I NOTICED SALBA CALLED a few times on my cell phone that Sunday, as well as other pool skaters in San Diego and back east in NYC, Massachusetts, and Florida. Most of the messages said "Dude, there are going to be a shit load of pools going on soon." That's exactly what I thought, but I knew from past experience with the Northridge earthquakes that those areas would be hot for awhile with insurance companies, families trying to find any sort of remaining belongings, looters, and aggro neighbors pissed about nosy people cruising around the charred remains. So I gave it about a month and a half, then started searching. Driving around there, it really hit that the fires ripped through and burned houses to the ground, leaving only an occasional chimney--the concrete slab that once was separated by walls--and mangled metal on the ground. There were cars, lawn furniture and swing sets burned, and only the frames of things were still visible. Some streets had one house standing--untouched by the flames--and 10 or 15 other houses missing around it.
Most of the pools were still intact; some filled to the top with black dirt, ash, and water. I spoke with one resident whose house did not burn, and he mentioned that some people placed personal belongings in trash bags and submersed them in the full swimming pools to escape the fires. Another couple actually had to jump in the swimming pool to escape being burned to death. Whoever said swimming pools with water in them are useless? Another resident of that area pointed to the canyon behind a house and said it took 19 minutes for the fire to burn about one mile, and that the flames were so huge that they went right over the house like a giant wave and burned the houses across the street.

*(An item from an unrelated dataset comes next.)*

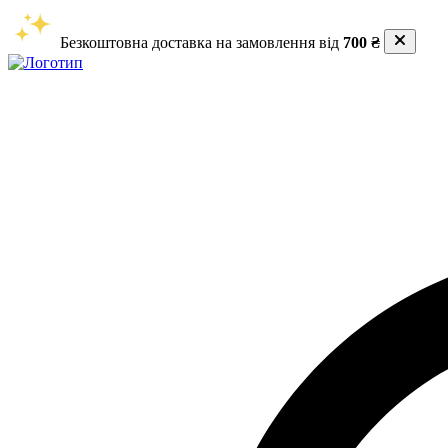
Безкоштовна доставка на замовлення від
700 ₴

Jesse Fritsch, Matt Dove and myself found a handful of pools that were all built in the recent years with crazy waterfalls, loveseats, and bells and whistles that the older, more skateable pools didn't have. So we crept around in the dark and on weekdays and bucketed and shoveled ash out to skate these holes, trying not to be caught by a neighbor or the police. Even worse would be skating a pool and having the person who lost all their belongings (that will never get replaced by the best insurance companies) show up to find skaters ruining one of the only things left.
These fires devastated the area and even took people's lives. Barging some poor victim's backyard to skate their once-maintained and groomed swimming pool may not do much to help the situation, but at least the worst of the damage was already done. Skate and destroy.